_What is expected_:
The output should be every line below that includes the word "Pflanze".

(Saved entries)

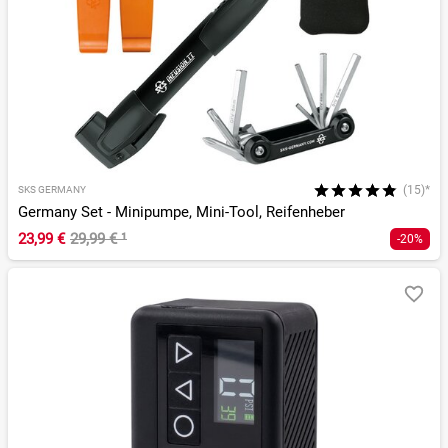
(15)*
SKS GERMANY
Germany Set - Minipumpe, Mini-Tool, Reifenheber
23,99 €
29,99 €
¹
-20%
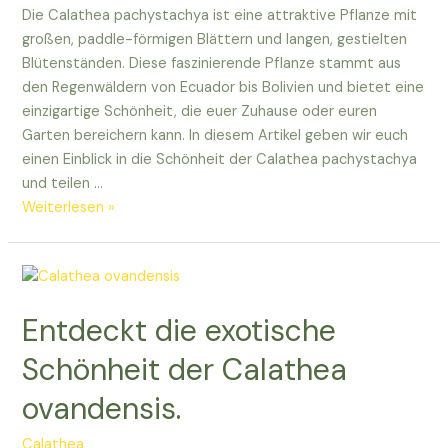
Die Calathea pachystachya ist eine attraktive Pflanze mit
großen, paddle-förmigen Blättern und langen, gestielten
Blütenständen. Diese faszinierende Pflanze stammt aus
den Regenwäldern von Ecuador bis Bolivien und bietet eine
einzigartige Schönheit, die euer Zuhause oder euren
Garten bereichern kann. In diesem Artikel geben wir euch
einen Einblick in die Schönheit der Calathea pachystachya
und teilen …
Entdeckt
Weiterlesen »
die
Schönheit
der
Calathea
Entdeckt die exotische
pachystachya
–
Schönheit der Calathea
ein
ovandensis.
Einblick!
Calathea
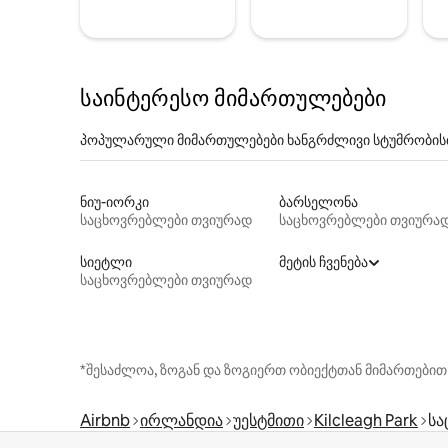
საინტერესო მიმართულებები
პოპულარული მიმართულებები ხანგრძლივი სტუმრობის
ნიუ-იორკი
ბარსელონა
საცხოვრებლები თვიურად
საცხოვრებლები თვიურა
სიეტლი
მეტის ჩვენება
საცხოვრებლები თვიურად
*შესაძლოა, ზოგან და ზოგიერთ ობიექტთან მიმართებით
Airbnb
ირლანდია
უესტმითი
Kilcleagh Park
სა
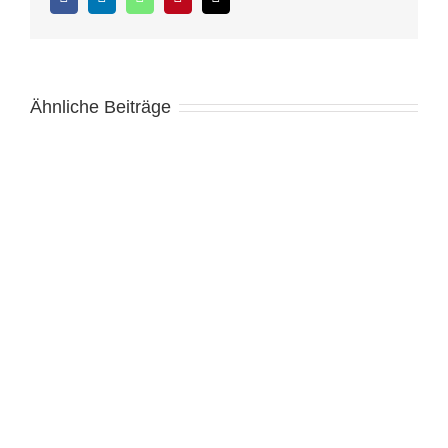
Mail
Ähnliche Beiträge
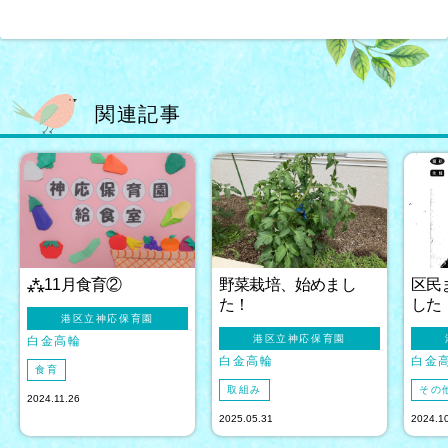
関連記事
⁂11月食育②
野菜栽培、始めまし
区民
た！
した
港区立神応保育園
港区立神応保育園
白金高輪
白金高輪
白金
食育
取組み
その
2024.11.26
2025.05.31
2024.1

_Result_:
Die Calathea pachystachya ist eine attraktive Pflanze mit
Blütenständen. Diese faszinierende Pflanze stammt aus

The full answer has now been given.